The more victims, the less likely we are to respond.
[A recent study] is the first to show that the bias toward feeling empathy for a single individual versus many — known as the identifiable victim bias — causes people to make judgments based on emotion that are disproportionate to the severity of a crime.
“The inspiration for the study was the observation that we tend to focus an extraordinary amount of attention and resources to crimes that have a really small number of victims, and have a harder time remaining engaged to larger scale kinds of crime,” said psychologist Loran Nordgren of Northwestern University, lead author of the paper Aug. 25 in Social Psychological and Personality Science (.pdf).
The bias, which the researchers named the scope-severity paradox, has implications for a wide variety of fields, including the politics and media coverage of large-scale issues such as climate change or mass genocide.

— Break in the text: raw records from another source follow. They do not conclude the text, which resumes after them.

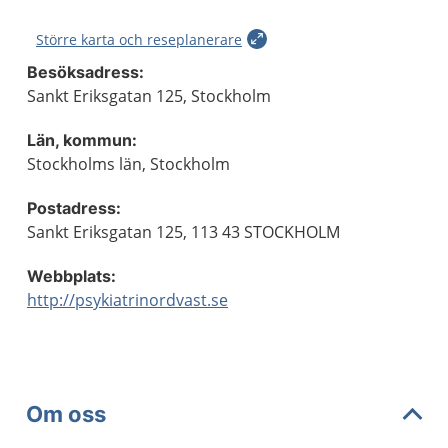
Större karta och reseplanerare
Besöksadress:
Sankt Eriksgatan 125, Stockholm
Län, kommun:
Stockholms län, Stockholm
Postadress:
Sankt Eriksgatan 125, 113 43 STOCKHOLM
Webbplats:
http://psykiatrinordvast.se
Om oss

“It fits well with a line of research that shows that as the number of people who are victims of some problem [rises] — whether it’s a crime or a famine — the responsiveness to it, and the likelihood of taking action to reduce the problem, decreases,” said psychologist Paul Slovic of the University of Oregon, who was not involved in the study.
It has to do with the way empathy works, Slovic said. People empathize with people by putting themselves in the other person’s shoes. The more shoes there are, the harder it is to empathize with any single individual. People don’t multiply their feelings of empathy by the number of people involved.